Under California law, once a union becomes the exclusive bargaining representative in a school district, it represents all public school employees for purposes of bargaining with the district and all employees, as a condition of their employment, must join the union or pay a “fair share service fee,” which is equivalent to the union dues but includes fees not devoted to any negotiations. The union provides notice to employees of the breakdown of the chargeable and nonchargeable portions of the fee and employees may affirmatively and annually opt out of paying the nonchargeable fees.
On April 30, 2013, public school teachers and Christian Educators Association International sued the most politically powerful union in the State, the California Teachers Association, its national and local affiliates, and representatives challenging the “agency shop” regimes in their districts and the opt-out requirements used by the union. The teachers quickly moved for judgment on the pleadings and noted the California federal district court was bound by Supreme Court and appeals court precedent. The district court agreed and ruled in favor of the union. On November 18, 2014, without oral argument, the U.S. Court of Appeals for the Ninth Circuit affirmed the district court. On January 26, 2015, the teachers filed a petition for writ of certiorari, which was granted on June 30, 2015.

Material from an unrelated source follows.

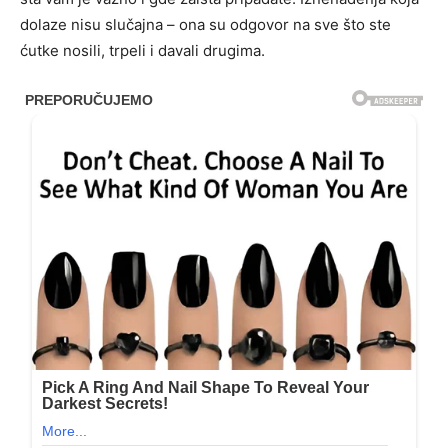
dolaze nisu slučajna – ona su odgovor na sve što ste
ćutke nosili, trpeli i davali drugima.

In Abood v. Detroit Bd. of Education, 431 U.S. 209 (1977), teachers challenged agency shop provisions in Michigan law substantially similar to those challenged by the California teachers. The Court held that annual agency fees did not violate the teachers’ rights but unions could not use fees for activities not “germane” to their duties.
On September 11, 2015, MSLF filed a friend of the court brief in support of the teachers urging the Court to require unions to allow nonmember employees the opportunity to opt in to supporting efforts unrelated to collective bargaining. On January 11, 2016, the Court heard oral argument. On March 29, 2016, in a 4-4 decision, the Court affirmed the ruling of the Ninth Circuit. Plaintiffs filed a petition for rehearing, which has not yet been distributed for conference.